## WHAT THE TASK ASKS
Please return every line of the records below that contains the word "tiempo".

(Page-level text extractions)
= = = = = = =

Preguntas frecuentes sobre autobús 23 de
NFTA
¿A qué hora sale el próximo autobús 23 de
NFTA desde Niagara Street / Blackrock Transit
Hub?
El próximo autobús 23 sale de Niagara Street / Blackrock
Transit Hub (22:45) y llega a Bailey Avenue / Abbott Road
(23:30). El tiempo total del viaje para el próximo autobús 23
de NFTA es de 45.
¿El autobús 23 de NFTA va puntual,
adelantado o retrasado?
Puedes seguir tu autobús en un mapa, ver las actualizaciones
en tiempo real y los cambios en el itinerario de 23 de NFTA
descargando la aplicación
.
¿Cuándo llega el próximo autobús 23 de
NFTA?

= = = = = = =

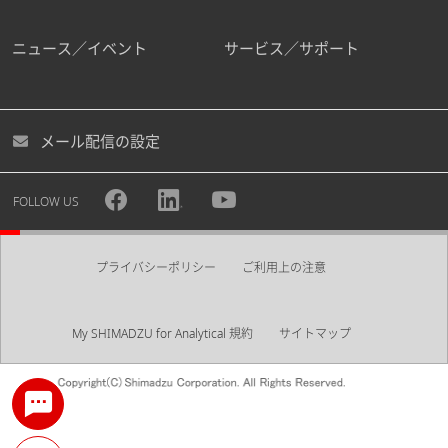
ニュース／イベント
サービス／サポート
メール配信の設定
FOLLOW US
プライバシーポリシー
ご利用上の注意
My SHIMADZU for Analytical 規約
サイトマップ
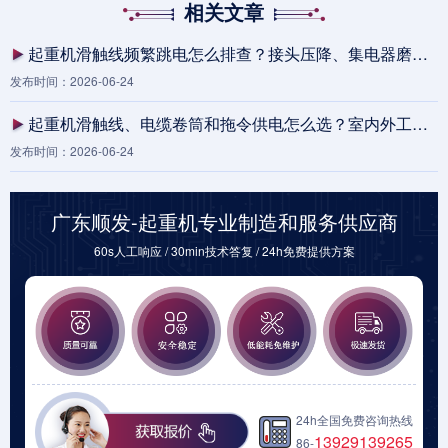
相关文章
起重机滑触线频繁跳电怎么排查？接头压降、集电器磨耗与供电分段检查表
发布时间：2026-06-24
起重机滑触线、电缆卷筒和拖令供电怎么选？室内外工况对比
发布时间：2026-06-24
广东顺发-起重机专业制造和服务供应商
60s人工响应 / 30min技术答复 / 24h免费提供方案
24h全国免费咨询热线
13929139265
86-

= = = = = = =

## FINISHED EXERCISE
(23:30). El tiempo total del viaje para el próximo autobús 23
en tiempo real y los cambios en el itinerario de 23 de NFTA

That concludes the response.